AMD Graphics Core Next: Out With VLIW, In With SIMD

The fundamental issue moving forward is that VLIW designs are great for graphics; they are not so great for computing. However AMD has for all intents and purposes bet the company on GPU computing – their Fusion initiative isn’t just about putting a decent GPU right on die with a CPU, but then utilizing the radically different design attributes of a GPU to do the computational work that the CPU struggles at. So a GPU design that is great at graphics and poor at computing work simply isn’t sustainable for AMD’s future.

With AMD Graphics Core Next, VLIW is going away in favor of a non-VLIW SIMD design. In principal the two are similar – run lots of things in parallel – but there’s a world of difference in execution. Whereas VLIW is all about extracting instruction level parallelism (ILP), a non-VLIW SIMD is primarily about thread level parallelism (TLP).

Without getting unnecessarily deep into the differences between VLIW and non-VLIW (we’ll save that for another time), the difference in the architectures is about what VLIW does poorly for GPU computing purposes, and why a non-VLIW SIMD fixes it. The principal issue is that VLIW is hard to schedule ahead of time and there’s no dynamic scheduling during execution, and as a result the bulk of its weaknesses follow from that. As VLIW5 was a good fit for graphics, it was rather easy to efficiently compile and schedule shaders under those circumstances. With compute this isn’t always the case; there’s simply a wider range of things going on and it’s difficult to figure out what instructions will play nicely with each other. Only a handful of tasks such as brute force hashing thrive under this architecture.

Furthermore as VLIW lives and dies by the compiler, which means not only must the compiler be good, but that every compiler is good. This is an issue when it comes to expanding language support, as even with abstraction through intermediate languages you can still run into issues, including issues with a compiler producing intermediate code that the shader compiler can’t handle well.

Finally, the complexity of a VLIW instruction set also rears its head when it comes to optimizing and hand-tuning a program. Again this isn’t normally a problem for graphics, but it is for compute. The complex nature of VLIW makes it harder to disassemble and to debug, and in turn difficult to predict performance and to find and fix performance critical sections of the code. Ideally a coder should never have to work in assembly, but for HPC and other uses there is a good deal of performance to be gained by doing so and optimizing down to the single instruction.

AMD provided a short example of this in their presentation, showcasing the example output of their VLIW compiler and their new compiler for Graphics Core Next.
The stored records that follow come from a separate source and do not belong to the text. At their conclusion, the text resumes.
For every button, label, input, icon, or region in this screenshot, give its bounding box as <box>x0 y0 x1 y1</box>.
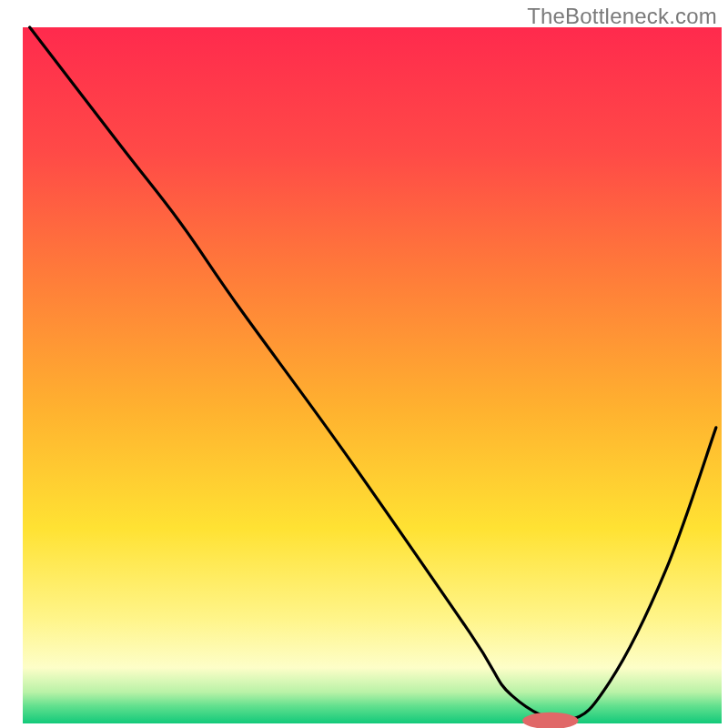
watermark-label: TheBottleneck.com <box>527 4 717 29</box>
gradient-background <box>23 27 722 723</box>
chart-stage: TheBottleneck.com <box>0 0 728 728</box>
bottleneck-chart <box>0 0 728 728</box>
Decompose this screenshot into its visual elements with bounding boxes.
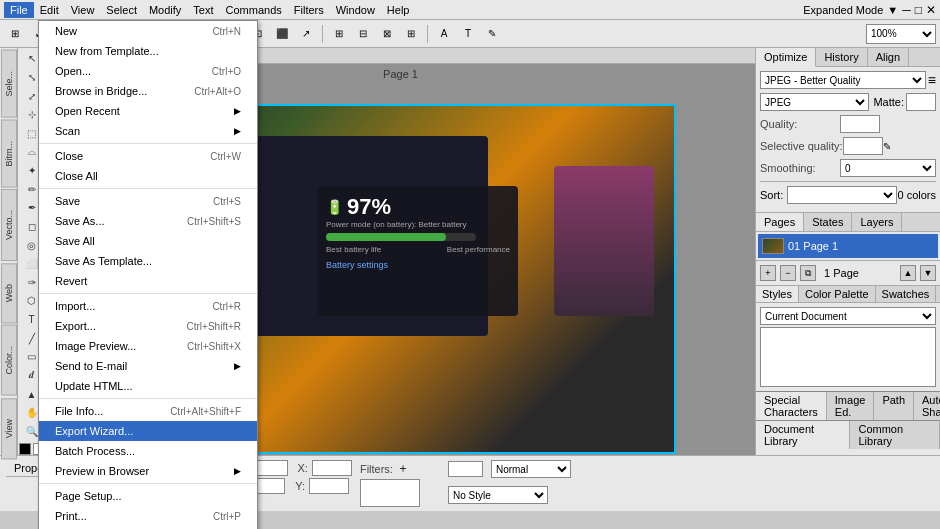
menu-text[interactable]: Text	[187, 2, 219, 18]
toolbar-sep-4	[322, 25, 323, 43]
page-move-down-btn[interactable]: ▼	[920, 265, 936, 281]
fore-color[interactable]	[19, 443, 31, 455]
page-count-label: 1 Page	[824, 267, 859, 279]
y-input[interactable]: -7	[309, 478, 349, 494]
menu-batch-process[interactable]: Batch Process...	[39, 441, 257, 461]
toolbar-btn-11[interactable]: ⬛	[271, 23, 293, 45]
selective-input[interactable]: 90	[843, 137, 883, 155]
panel-select[interactable]: Sele...	[1, 50, 17, 118]
menu-save[interactable]: Save Ctrl+S	[39, 191, 257, 211]
menu-modify[interactable]: Modify	[143, 2, 187, 18]
menu-print[interactable]: Print... Ctrl+P	[39, 506, 257, 526]
menu-browse[interactable]: Browse in Bridge... Ctrl+Alt+O	[39, 81, 257, 101]
file-dropdown: New Ctrl+N New from Template... Open... …	[38, 20, 258, 529]
menu-select[interactable]: Select	[100, 2, 143, 18]
blend-select[interactable]: Normal	[491, 460, 571, 478]
tab-swatches[interactable]: Swatches	[876, 286, 937, 302]
menu-open[interactable]: Open... Ctrl+O	[39, 61, 257, 81]
tab-layers[interactable]: Layers	[852, 213, 902, 231]
menu-send-email[interactable]: Send to E-mail ▶	[39, 356, 257, 376]
menu-window[interactable]: Window	[330, 2, 381, 18]
zoom-select[interactable]: 100%	[866, 24, 936, 44]
add-filter-btn[interactable]: ＋	[397, 460, 409, 477]
x-input[interactable]: -11	[312, 460, 352, 476]
sort-row: Sort: 0 colors	[760, 186, 936, 204]
menu-save-as[interactable]: Save As... Ctrl+Shift+S	[39, 211, 257, 231]
opacity-input[interactable]: 100	[448, 461, 483, 477]
page-duplicate-btn[interactable]: ⧉	[800, 265, 816, 281]
tab-image-ed[interactable]: Image Ed.	[827, 392, 875, 420]
menu-save-template[interactable]: Save As Template...	[39, 251, 257, 271]
style-select[interactable]: No Style	[448, 486, 548, 504]
menu-view[interactable]: View	[65, 2, 101, 18]
menu-open-recent[interactable]: Open Recent ▶	[39, 101, 257, 121]
menu-import[interactable]: Import... Ctrl+R	[39, 296, 257, 316]
menu-scan[interactable]: Scan ▶	[39, 121, 257, 141]
menu-commands[interactable]: Commands	[220, 2, 288, 18]
page-item-1[interactable]: 01 Page 1	[758, 234, 938, 258]
menu-export[interactable]: Export... Ctrl+Shift+R	[39, 316, 257, 336]
tab-styles[interactable]: Styles	[756, 286, 799, 302]
tab-pages[interactable]: Pages	[756, 213, 804, 231]
menu-save-all[interactable]: Save All	[39, 231, 257, 251]
format-options-btn[interactable]: ≡	[928, 72, 936, 88]
panel-view[interactable]: View	[1, 398, 17, 459]
selective-edit-icon[interactable]: ✎	[883, 141, 891, 152]
toolbar-btn-16[interactable]: ⊞	[400, 23, 422, 45]
matte-input[interactable]	[906, 93, 936, 111]
sort-select[interactable]	[787, 186, 897, 204]
menu-help[interactable]: Help	[381, 2, 416, 18]
toolbar-btn-1[interactable]: ⊞	[4, 23, 26, 45]
doc-select[interactable]: Current Document	[760, 307, 936, 325]
toolbar-btn-12[interactable]: ↗	[295, 23, 317, 45]
toolbar-btn-19[interactable]: ✎	[481, 23, 503, 45]
battery-fill	[326, 233, 446, 241]
page-delete-btn[interactable]: −	[780, 265, 796, 281]
menu-page-setup[interactable]: Page Setup...	[39, 486, 257, 506]
tab-states[interactable]: States	[804, 213, 852, 231]
toolbar-btn-18[interactable]: T	[457, 23, 479, 45]
menu-filters[interactable]: Filters	[288, 2, 330, 18]
tab-color-palette[interactable]: Color Palette	[799, 286, 876, 302]
menu-new[interactable]: New Ctrl+N	[39, 21, 257, 41]
toolbar-btn-17[interactable]: A	[433, 23, 455, 45]
panel-web[interactable]: Web	[1, 263, 17, 323]
menu-revert[interactable]: Revert	[39, 271, 257, 291]
page-add-icon-btn[interactable]: +	[760, 265, 776, 281]
tab-common-library[interactable]: Common Library	[850, 421, 940, 449]
menu-close-all[interactable]: Close All	[39, 166, 257, 186]
type-matte-row: JPEG Matte:	[760, 93, 936, 111]
menu-preview-browser[interactable]: Preview in Browser ▶	[39, 461, 257, 481]
minimize-btn[interactable]: ─	[902, 3, 911, 17]
tab-auto-shape[interactable]: Auto Sha...	[914, 392, 940, 420]
menu-file-info[interactable]: File Info... Ctrl+Alt+Shift+F	[39, 401, 257, 421]
format-select[interactable]: JPEG - Better Quality	[760, 71, 926, 89]
maximize-btn[interactable]: □	[915, 3, 922, 17]
tab-history[interactable]: History	[816, 48, 867, 66]
menu-edit[interactable]: Edit	[34, 2, 65, 18]
page-move-up-btn[interactable]: ▲	[900, 265, 916, 281]
menu-file[interactable]: File	[4, 2, 34, 18]
battery-settings-link[interactable]: Battery settings	[326, 260, 510, 270]
menu-update-html[interactable]: Update HTML...	[39, 376, 257, 396]
styles-tabs: Styles Color Palette Swatches	[756, 286, 940, 303]
tab-align[interactable]: Align	[868, 48, 909, 66]
toolbar-btn-14[interactable]: ⊟	[352, 23, 374, 45]
smoothing-select[interactable]: 0	[840, 159, 936, 177]
menu-image-preview[interactable]: Image Preview... Ctrl+Shift+X	[39, 336, 257, 356]
close-btn[interactable]: ✕	[926, 3, 936, 17]
menu-close[interactable]: Close Ctrl+W	[39, 146, 257, 166]
tab-doc-library[interactable]: Document Library	[756, 421, 850, 449]
menu-new-template[interactable]: New from Template...	[39, 41, 257, 61]
menu-export-wizard[interactable]: Export Wizard...	[39, 421, 257, 441]
panel-vector[interactable]: Vecto...	[1, 189, 17, 261]
tab-special-chars[interactable]: Special Characters	[756, 392, 827, 420]
type-select[interactable]: JPEG	[760, 93, 869, 111]
tab-optimize[interactable]: Optimize	[756, 48, 816, 67]
panel-bitmap[interactable]: Bitm...	[1, 120, 17, 188]
tab-path[interactable]: Path	[874, 392, 914, 420]
toolbar-btn-13[interactable]: ⊞	[328, 23, 350, 45]
quality-input[interactable]: 80	[840, 115, 880, 133]
panel-colors[interactable]: Color...	[1, 325, 17, 396]
toolbar-btn-15[interactable]: ⊠	[376, 23, 398, 45]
Being a coder helps, but it’s not hard to see how contrived things are under VLIW.

VLIW
// Registers r0 contains "a", r1 contains "b"
// Value is returned in r2

00   ALU_PUSH_BEFORE
       1  x: PREDGT     ____, R0.x,  R1.x
             UPDATE_EXEC_MASK UPDATE PRED
01 JUMP   ADDR(3)
02 ALU
       2  x: SUB        ____, R0.x,  R1.x
       3  x: MUL_e      R2.x, PV2.x, R0.x
03 ELSE POP_CNT(1) ADDR(5)
04 ALU_POP_AFTER
       4  x: SUB        ____, R1.x,  R0.x
       5  x: MUL_e      R2.x, PV4.x, R1.x
05 POP(1) ADDR(6)

 

Non-VLIW SIMD
// Registers r0 contains "a", r1 contains "b"
// Value is returned in r2

v_cmp_gt_f32       r0,r1        
  //a > b, establish VCC
s_mov_b64    
      s0,exec        //Save current exec mask
s_and_b64    
      exec,vcc,exec  //Do "if"
s_cbranch_vccz 
   label0         //Branch if all lanes fail
v_sub_f32    
      r2,r0,r1       //result = a - b
v_mul_f32    
      r2,r2,r0       //result=result * a


s_andn2_b64    
    exec,s0,exec   //Do "else" (s0 & !exec)
s_cbranch_execz    label1         //Branch if all lanes fail
v_sub_f32    
      r2,r1,r0       //result = b - a
v_mul_f32    
      r2,r2,r1       //result = result * b

s_mov_b64    
      exec,s0        //Restore exec mask

 

VLIW: it’s good for graphics, it’s often not as good for compute.

So what does AMD replace VLIW with? They replace it with a traditional SIMD vector processor. While elements of Cayman do not directly map to elements of Graphics Core Next (GCN), since we’ve already been talking about the SP we’ll talk about its closest replacement: the SIMD.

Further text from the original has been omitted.